An extension in taxpayer support for the property sector helped Britain's biggest house building firms add to share gains which have in some cases seen them double in value since the start of last year.
The four biggest listed companies have increased in market value by 81%, or £7.2 billion, over the period, which saw the Government introduce the Help to Buy scheme to kick start the sector.
Chancellor George Osborne will now extend an equity loan part of the initiative - which had been due to end in 2016 - until the end of the decade.
It will mean another £6 billion invested to help an estimated 120,000 more households purchase a new-build home.
A separate element of Help to Buy introduced last year offers lenders £12 billion of mortgage guarantees to lure them back into making high loan-to-value ratio advances of up to 95% of the value of homes.
The latest announcement saw FTSE 100 listed builder Persimmon climb nearly 7% as traders digested its implications. Its value has already surged by about £2 billion, or 88%, to £4.3 billion, since the start of 2013.
Taylor Wimpey climbed 4%. Its value has risen by 84%, or £1.8 billion to £3.9 billion, over the period.
Berkeley, which lifted 2%, has grown in value by £1.3 billion, or 54%, since the start of last year, to reach £3.7 billion.
House builders' shares have been steadily climbing over the past year or so, aided by improvements in the overall economy and a property market which has been buoyed by Government support.

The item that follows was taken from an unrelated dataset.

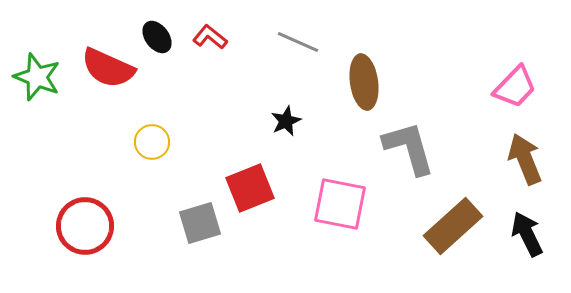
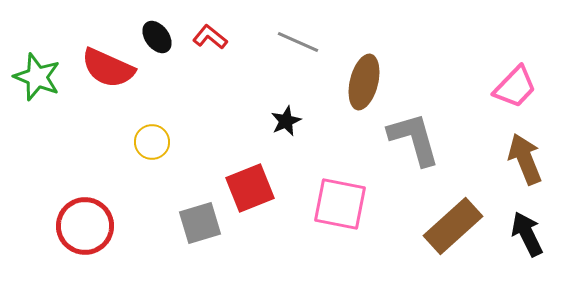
brown ellipse: rotated 22 degrees clockwise
gray L-shape: moved 5 px right, 9 px up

They have stuttered in recent weeks amid question marks over the sustainability of the revival. The surge is being monitored by the Bank of England which has pledged to intervene should it threaten to overheat.
Last week, deputy governor Charlie Bean said policy makers were keeping a "beady eye" on the market, warning that a lack of supply combined with excessive growth in mortgage lending could create future financial stability risks.
The warning weighed on shares but Mr Osborne's latest intervention, as he prepares to deliver his Budget speech on Wednesday, was enough to provide a sharp boost.
Mortgage lender Halifax reported earlier this month that house prices surged at their strongest annual rate since 2007 in February after rising by 7.9% on a year ago to £179,872, though average values are still 10% below their 2007 peak.
Some fear it could mean Help to Buy backfiring, by pushing prices up beyond the means of some of those such as first-time buyers it is intended to assist.
There are concerns in particular that the second phase of the scheme - the mortgage guarantee offered on new and existing homes worth up to £600,000 - is pushing prices too high in London and the South East.
Bank of England governor Mark Carney has already said he is watching the housing market closely for signs that a bubble may be emerging and said policy makers stand ready to raise rates if needed to curb prices.
The mortgage element of the state-run Funding for Lending scheme offering banks cheap access to finance in order to lend to home buyers was already ended at the beginning of the year to help rein in the burgeoning market.
But despite the worries over the effects of Help to Buy, there are some signs that the housing market bounce-back may be stabilising.
The Royal Institution of Chartered Surveyors (Rics) recently reported that the surge in demand from potential buyers was starting to show signs of "exhausting".